## The records
===
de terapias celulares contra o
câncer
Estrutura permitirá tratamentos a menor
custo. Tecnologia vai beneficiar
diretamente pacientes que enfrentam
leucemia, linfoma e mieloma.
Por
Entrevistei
===
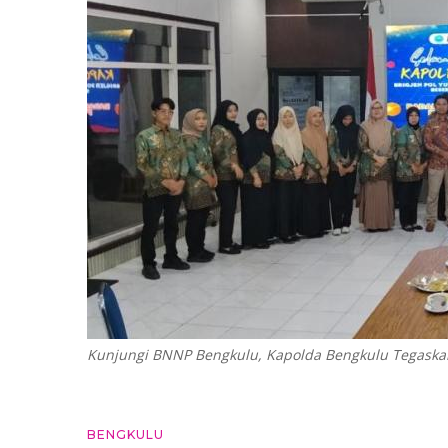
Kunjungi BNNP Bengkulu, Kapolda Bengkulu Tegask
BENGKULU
===
## Your task
Can you repeat, word for word, every line above from the one containing "de terapias celulares contra o" down to the one containing "Entrevistei", including both?

## Result of the exercise
de terapias celulares contra o
câncer
Estrutura permitirá tratamentos a menor
custo. Tecnologia vai beneficiar
diretamente pacientes que enfrentam
leucemia, linfoma e mieloma.
Por
Entrevistei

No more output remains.